EXERCISE GOAL
Copy the lines below exactly, starting with the first and finishing with the one holding "Hands Free Bluetooth®, making it easy to stay"; do not copy the pictures.

════════════════════

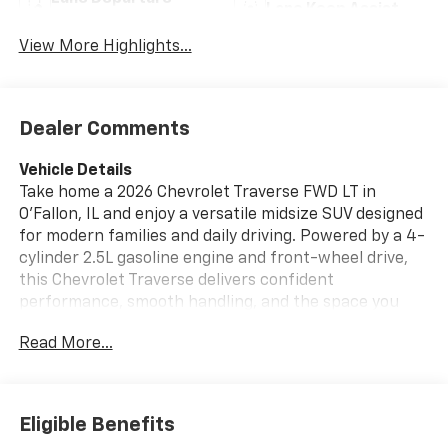
Lane Keep Assist
Warning
View More Highlights...
Dealer Comments
Vehicle Details
Take home a 2026 Chevrolet Traverse FWD LT in
O'Fallon, IL and enjoy a versatile midsize SUV designed
for modern families and daily driving. Powered by a 4-
cylinder 2.5L gasoline engine and front-wheel drive,
this Chevrolet Traverse delivers confident
performance, smooth handling, and the space you
need for passengers, cargo, and weekend plans.
Read More...
Inside, you'll find Apple CarPlay, Navigation, and
Hands Free Bluetooth®, making it easy to stay
connected, stream your favorite apps, and follow
every route with confidence. Remote Start adds extra
Eligible Benefits
convenience on busy mornings, while the Heated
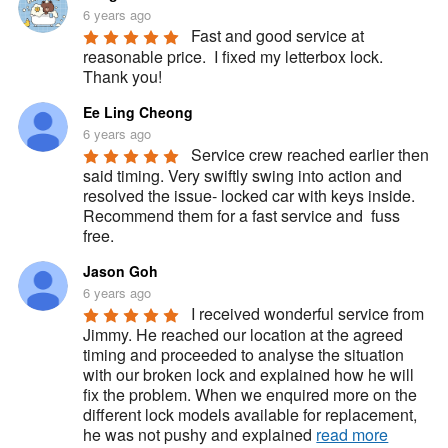
6 years ago
Fast and good service at 
reasonable price.  I fixed my letterbox lock.  
Thank you!
Ee Ling Cheong
6 years ago
Service crew reached earlier then 
said timing. Very swiftly swing into action and 
resolved the issue- locked car with keys inside. 
Recommend them for a fast service and  fuss 
free.
Jason Goh
6 years ago
I received wonderful service from 
Jimmy. He reached our location at the agreed 
timing and proceeded to analyse the situation 
with our broken lock and explained how he will 
fix the problem. When we enquired more on the 
different lock models available for replacement, 
he was not pushy and explained 
read more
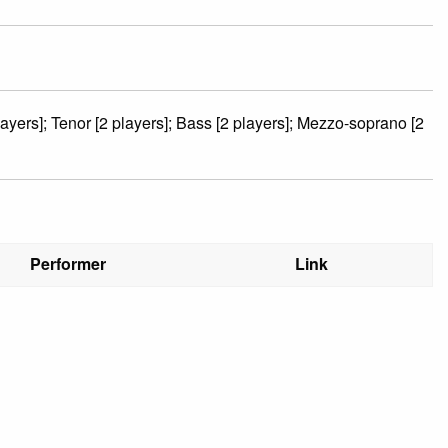
layers]; Tenor [2 players]; Bass [2 players]; Mezzo-soprano [2
Performer
Link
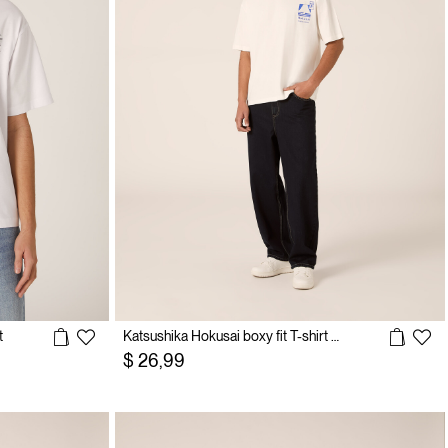
t
Katsushika Hokusai boxy fit T-shirt / Alcott
$ 26,99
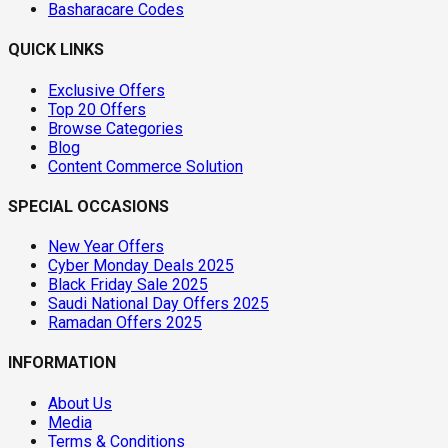
Basharacare Codes
QUICK LINKS
Exclusive Offers
Top 20 Offers
Browse Categories
Blog
Content Commerce Solution
SPECIAL OCCASIONS
New Year Offers
Cyber Monday Deals 2025
Black Friday Sale 2025
Saudi National Day Offers 2025
Ramadan Offers 2025
INFORMATION
About Us
Media
Terms & Conditions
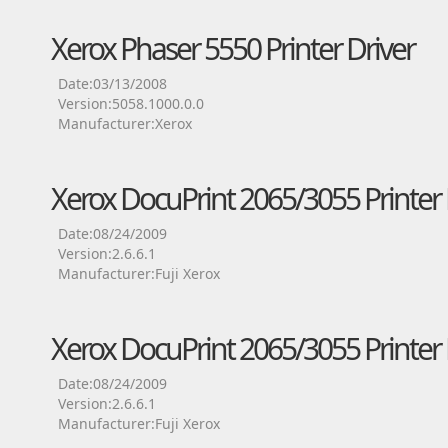
Xerox Phaser 5550 Printer Driver
Date:03/13/2008
Version:5058.1000.0.0
Manufacturer:Xerox
Xerox DocuPrint 2065/3055 Printer 
Date:08/24/2009
Version:2.6.6.1
Manufacturer:Fuji Xerox
Xerox DocuPrint 2065/3055 Printer 
Date:08/24/2009
Version:2.6.6.1
Manufacturer:Fuji Xerox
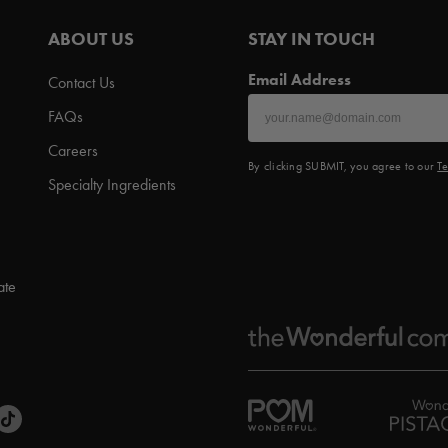
ABOUT US
STAY IN TOUCH
Email Address
Contact Us
FAQs
Careers
By clicking SUBMIT, you agree to our
Te
Specialty Ingredients
ate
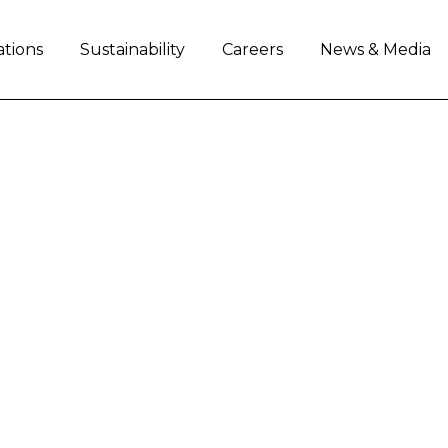
ations
Sustainability
Careers
News & Media
LAUNCHES THE NEW
CTORS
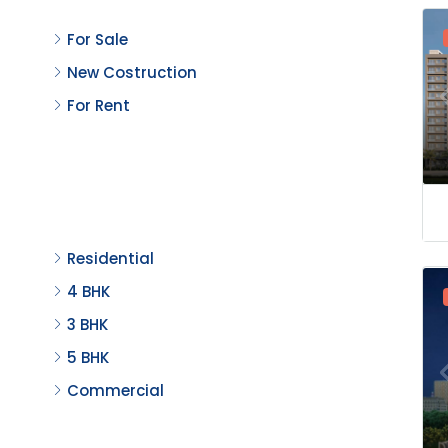
For Sale
New Costruction
For Rent
Property Type
Residential
4 BHK
3 BHK
5 BHK
Commercial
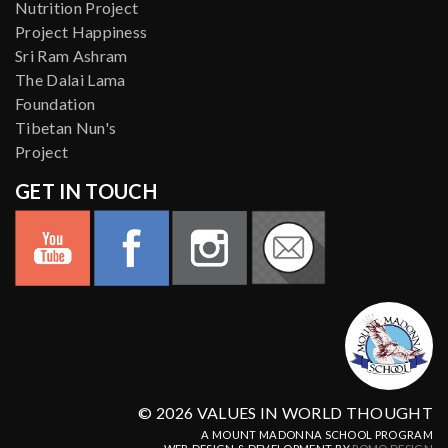
Nutrition Project
Project Happiness
Sri Ram Ashram
The Dalai Lama
Foundation
Tibetan Nun's
Project
GET IN TOUCH
© 2026 VALUES IN WORLD THOUGHT
A MOUNT MADONNA SCHOOL PROGRAM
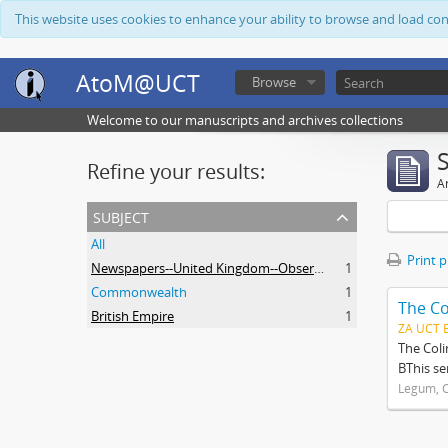
This website uses cookies to enhance your ability to browse and load co
AtoM@UCT
Browse
Welcome to our manuscripts and archives collections
Refine your results:
Ar
subject
All
Print 
Newspapers--United Kingdom--Observer
1
Commonwealth
1
The Co
British Empire
1
ZA UCT 
The Coli
BThis se
Legum, C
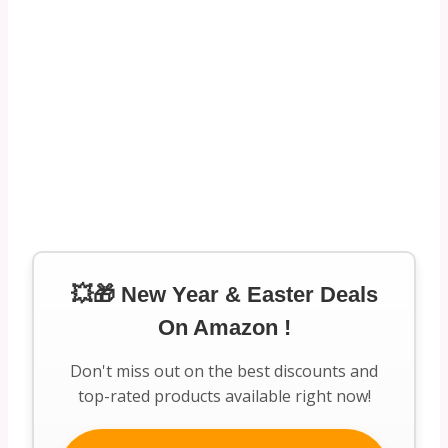
💥🎁 New Year & Easter Deals
On Amazon !
Don't miss out on the best discounts and
top-rated products available right now!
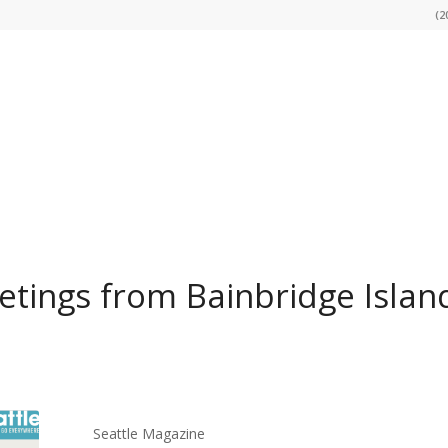
(2
tings from Bainbridge Islan
Seattle Magazine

════════════════════

RESPONSE TO THIS TASK
Lane Keep Assist
Warning
View More Highlights...
Dealer Comments
Vehicle Details
Take home a 2026 Chevrolet Traverse FWD LT in
O'Fallon, IL and enjoy a versatile midsize SUV designed
for modern families and daily driving. Powered by a 4-
cylinder 2.5L gasoline engine and front-wheel drive,
this Chevrolet Traverse delivers confident
performance, smooth handling, and the space you
need for passengers, cargo, and weekend plans.
Read More...
Inside, you'll find Apple CarPlay, Navigation, and
Hands Free Bluetooth®, making it easy to stay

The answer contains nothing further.